EmrActivity

Runs an EMR cluster.

AWS Data Pipeline uses a different format for steps than Amazon EMR; for example, AWS Data Pipeline uses comma-separated arguments after the JAR name in the EmrActivity step field. The following example shows a step formatted for Amazon EMR, followed by its AWS Data Pipeline equivalent:


s3://amzn-s3-demo-bucket/MyWork.jar arg1 arg2 arg3


"s3://amzn-s3-demo-bucket/MyWork.jar,arg1,arg2,arg3"

Examples

The following is an example of this object type. This example uses older versions of Amazon EMR. Verify this example for correctness with the version of Amazon EMR cluster that you are using.

This object references three other objects that you would define in the same pipeline definition file. MyEmrCluster is an EmrCluster object and MyS3Input and MyS3Output are S3DataNode objects.

Note

In this example, you can replace the step field with your desired cluster string, which could be a Pig script, Hadoop streaming cluster, your own custom JAR including its parameters, or so on.

Hadoop 2.x (AMI 3.x)


{
  "id" : "MyEmrActivity",
  "type" : "EmrActivity",
  "runsOn" : { "ref" : "MyEmrCluster" },
  "preStepCommand" : "scp remoteFiles localFiles",
  "step" : ["s3://amzn-s3-demo-bucket/myPath/myStep.jar,firstArg,secondArg,-files,s3://amzn-s3-demo-bucket/myPath/myFile.py,-input,s3://myinputbucket/path,-output,s3://myoutputbucket/path,-mapper,myFile.py,-reducer,reducerName","s3://amzn-s3-demo-bucket/myPath/myotherStep.jar,..."],
  "postStepCommand" : "scp localFiles remoteFiles",
  "input" : { "ref" : "MyS3Input" },
  "output" : { "ref" : "MyS3Output" }
}

Note

To pass arguments to an application in a step, you need to specify the Region in the path of the script, as in the following example.

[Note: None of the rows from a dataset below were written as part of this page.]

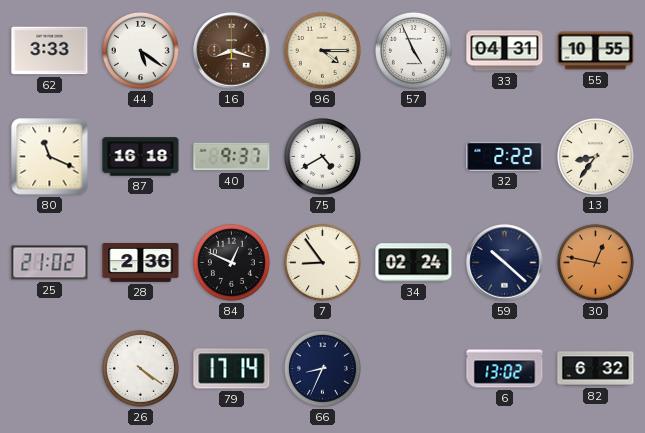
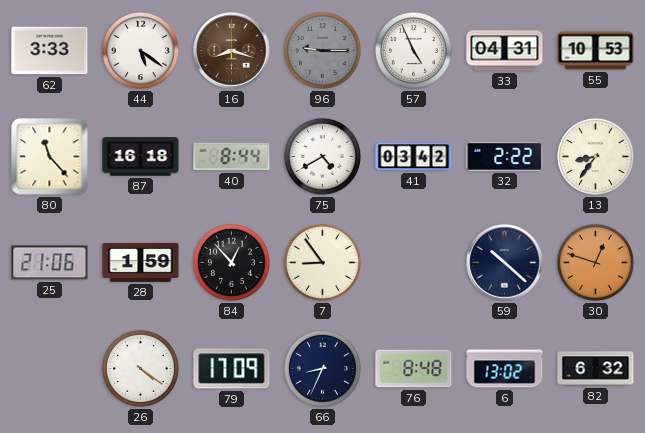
96: 4:15 -> 9:15
96 dial: cream -> grey
55: 10:55 -> 10:53
80: 11:19 -> 11:23
40: 9:37 -> 8:44
41: none -> 03:42
25: 21:02 -> 21:06
28: 2:36 -> 1:59
84: 12:49 -> 12:53
34: 02:24 -> none
30: 12:47 -> 12:48
79: 17:14 -> 17:09
76: none -> 8:48
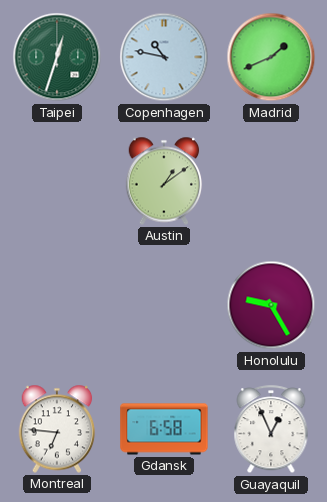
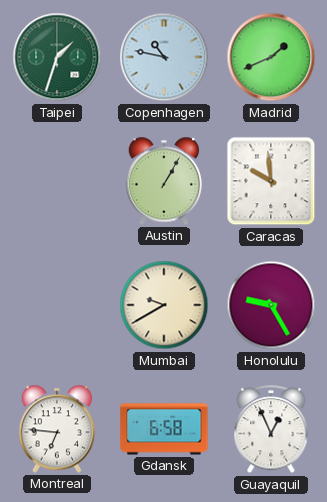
Taipei: 12:33 -> 1:33
Austin: 1:09 -> 1:05
Caracas: none -> 9:59
Mumbai: none -> 9:40
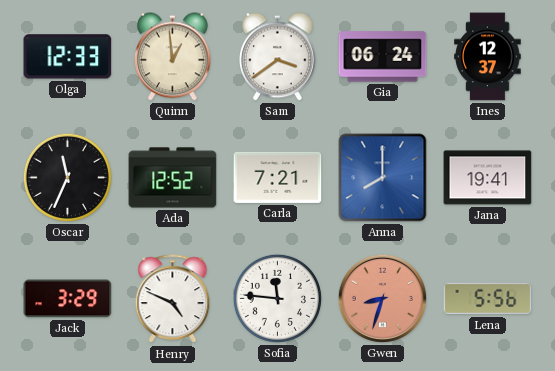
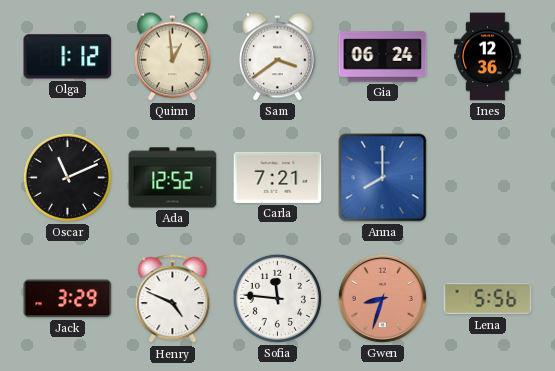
Olga: 12:33 -> 1:12
Ines: 12:37 -> 12:36
Oscar: 11:34 -> 11:11
Jana: 19:41 -> none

In addition, you may need to escape the arguments that you pass. For example, if you use script-runner.jar to run a shell script and want to pass arguments to the script, you must escape the commas that separate them. The following step slot illustrates how to do this:


"step" : "s3://eu-west-1.elasticmapreduce/libs/script-runner/script-runner.jar,s3://datapipeline/echo.sh,a\\\\,b\\\\,c"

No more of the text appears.